Craniotomy’s fourth and freshest release, titled Supply of Flesh Came Just in Time has just about anything you could ask for from a good brutal death record. It’s got low-tuned guitars, inhaled vocals, blast beats, slamming breakdowns, absolute brutality, and a fine piece of graphic artwork to put the icing on the cake. Those of you that just want a solid chunk of brutality, this is something that needs to be checked out. Those of you that are looking for uniqueness…I’ll address that in a bit.

Let’s take a minute and look at the individual musicians for a second. The drums rarely fall out of time, his style is on the generic side, but he manages to keep a few unexpected tricks up his sleeve. The bassist plays with above-average grooves and colorful bass lines. Bassists either playing random low notes or following along with the guitars are way too common in this genre, so it’s refreshing to hear a bassist that can actually do something interesting. The guitarist’s skill doesn’t go above average, but never falls below. The distortion he has on his guitar is extremely edgy and sounds great when he plays those high-pitched harmonics. What’s truly interesting about the guitarist is the non-traditional playing style. The really catchy and groovy riffs that he plays are what give Craniotomy’s sound the small amount of uniqueness they have.
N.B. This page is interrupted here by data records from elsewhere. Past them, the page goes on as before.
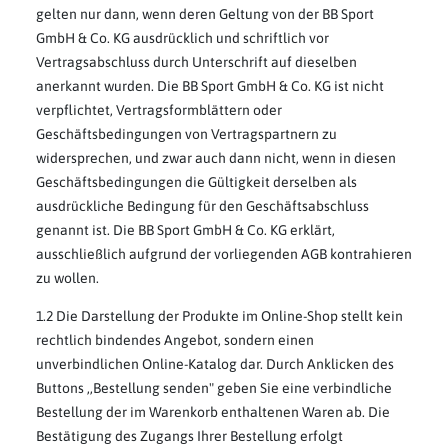
gelten nur dann, wenn deren Geltung von der BB Sport
GmbH & Co. KG ausdrücklich und schriftlich vor
Vertragsabschluss durch Unterschrift auf dieselben
anerkannt wurden. Die BB Sport GmbH & Co. KG ist nicht
verpflichtet, Vertragsformblättern oder
Geschäftsbedingungen von Vertragspartnern zu
widersprechen, und zwar auch dann nicht, wenn in diesen
Geschäftsbedingungen die Gültigkeit derselben als
ausdrückliche Bedingung für den Geschäftsabschluss
genannt ist. Die BB Sport GmbH & Co. KG erklärt,
ausschließlich aufgrund der vorliegenden AGB kontrahieren
zu wollen.
1.2 Die Darstellung der Produkte im Online-Shop stellt kein
rechtlich bindendes Angebot, sondern einen
unverbindlichen Online-Katalog dar. Durch Anklicken des
Buttons ,,Bestellung senden" geben Sie eine verbindliche
Bestellung der im Warenkorb enthaltenen Waren ab. Die
Bestätigung des Zugangs Ihrer Bestellung erfolgt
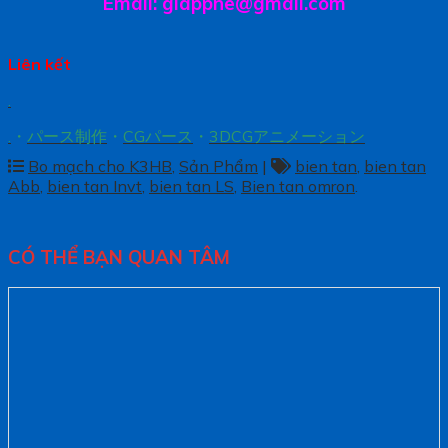
Email: giappne@gmail.com
Liên kết
.
.
・
パース制作
・
CGパース
・
3DCGアニメーション
Bo mạch cho K3HB
,
Sản Phẩm
|
bien tan
,
bien tan
Abb
,
bien tan Invt
,
bien tan LS
,
Bien tan omron
.
CÓ THỂ BẠN QUAN TÂM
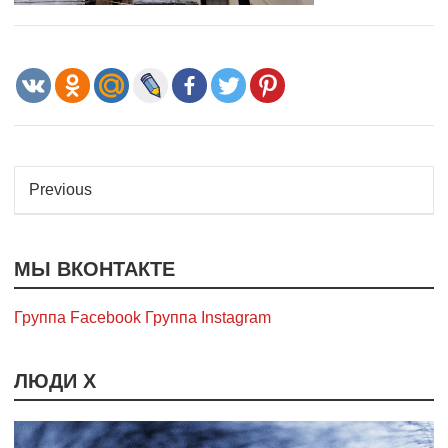
Previous
МЫ ВКОНТАКТЕ
Группа Facebook
Группа Instagram
ЛЮДИ Х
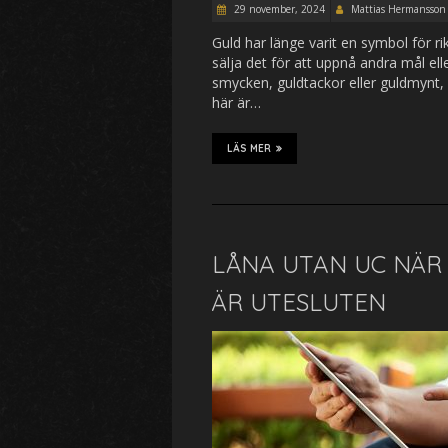
29 november, 2024
Mattias Hermansson
Guld har länge varit en symbol för ri
sälja det för att uppnå andra mål e
smycken, guldtackor eller guldmynt, f
här är…
LÄS MER
LÅNA UTAN UC NÄR 
ÄR UTESLUTEN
The album kicks off with an eerie intro that slightly grows louder into a driving headbang-appropriate section that’s catchy as fuck. Here’s where things get “interesting” you are introduced to the vocals at the beginning of a groovy breakdown. I actually thought that this was going to be really good…until those vocals came in. The vocals are not only uninteresting and monotonic, they fail to show any sort of anger or power. I would imagine that, in a record as brutal as this, that you would want the VOCALS to be brutal too. But no, this guy sounds like he’s snoring. We need to hear more dynamical variety, different pitches, and more of a powerful sound. One of the reasons that I love bands like Cerebral Bore and Guttural Secrete so much is because the vocals sound unique, powerful, varied in pitch, and just plain fucking brutal! In other words, the vocals bring the energy of the music way down. I can tell that all the vocalist is trying to do is get out the deepest sound possible. Although he is doing a good job at letting out some fucking deep inhales, it doesn’t provide any positive contributions for the rest of the band.

Other than that one letdown, to those of you expecting something super innovative, this isn’t for you. For the hardcore fans of slamming brutality, have at it. Craniotomy provides brutal death that’s more on the groovy side. Nothing more, nothing less. Are these guys shitty? Not in the slightest bit. So yeah, I would only recommend this to the brutal death fans and give it a score that lies right in the middle of the spectrum, making it not lie in a positive or negative area with a 10/20.